**YOUR TASK:** Look through the records below for the line holding "福建天气预报10天概况". Write it out exactly, with each following line through the line holding "你给过的浪漫，透过泪水一切被看穿。".

**EXERCISE DATA:**

+ + + + + + +

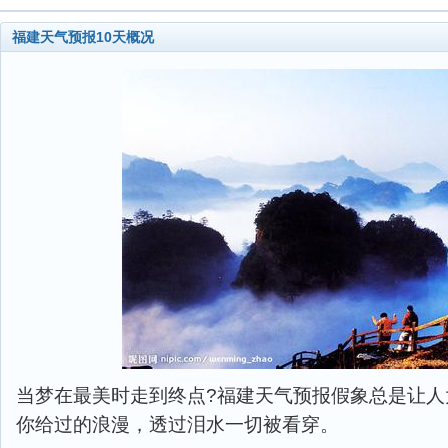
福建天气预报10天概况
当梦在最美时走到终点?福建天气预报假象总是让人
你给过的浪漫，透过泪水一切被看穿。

+ + + + + + +

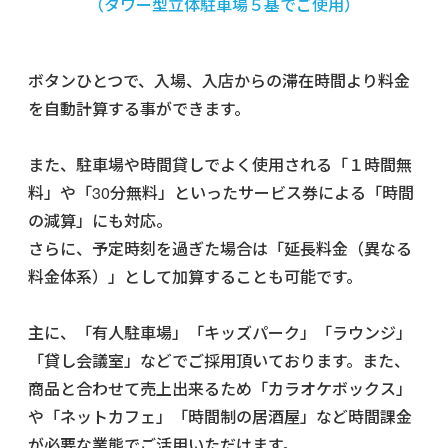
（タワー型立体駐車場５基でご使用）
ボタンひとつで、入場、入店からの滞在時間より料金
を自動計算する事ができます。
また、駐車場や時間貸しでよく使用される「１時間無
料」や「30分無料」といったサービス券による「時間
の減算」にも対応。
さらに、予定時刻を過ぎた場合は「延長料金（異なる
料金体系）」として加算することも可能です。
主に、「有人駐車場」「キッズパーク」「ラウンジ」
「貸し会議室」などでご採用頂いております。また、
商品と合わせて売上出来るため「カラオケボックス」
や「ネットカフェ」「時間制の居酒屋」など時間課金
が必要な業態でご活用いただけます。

+ + + + + + +

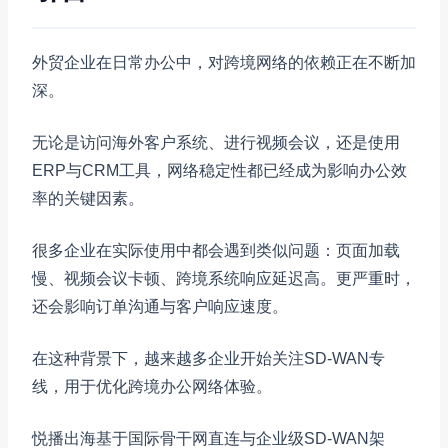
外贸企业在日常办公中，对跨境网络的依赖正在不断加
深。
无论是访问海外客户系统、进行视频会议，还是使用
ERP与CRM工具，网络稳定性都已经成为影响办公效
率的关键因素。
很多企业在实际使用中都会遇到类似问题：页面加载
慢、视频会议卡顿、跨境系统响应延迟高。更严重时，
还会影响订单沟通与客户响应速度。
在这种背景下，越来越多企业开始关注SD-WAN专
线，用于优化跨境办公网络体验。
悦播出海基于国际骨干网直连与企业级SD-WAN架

+ + + + + + +

**TASK OUTPUT:**
福建天气预报10天概况
当梦在最美时走到终点?福建天气预报假象总是让人
你给过的浪漫，透过泪水一切被看穿。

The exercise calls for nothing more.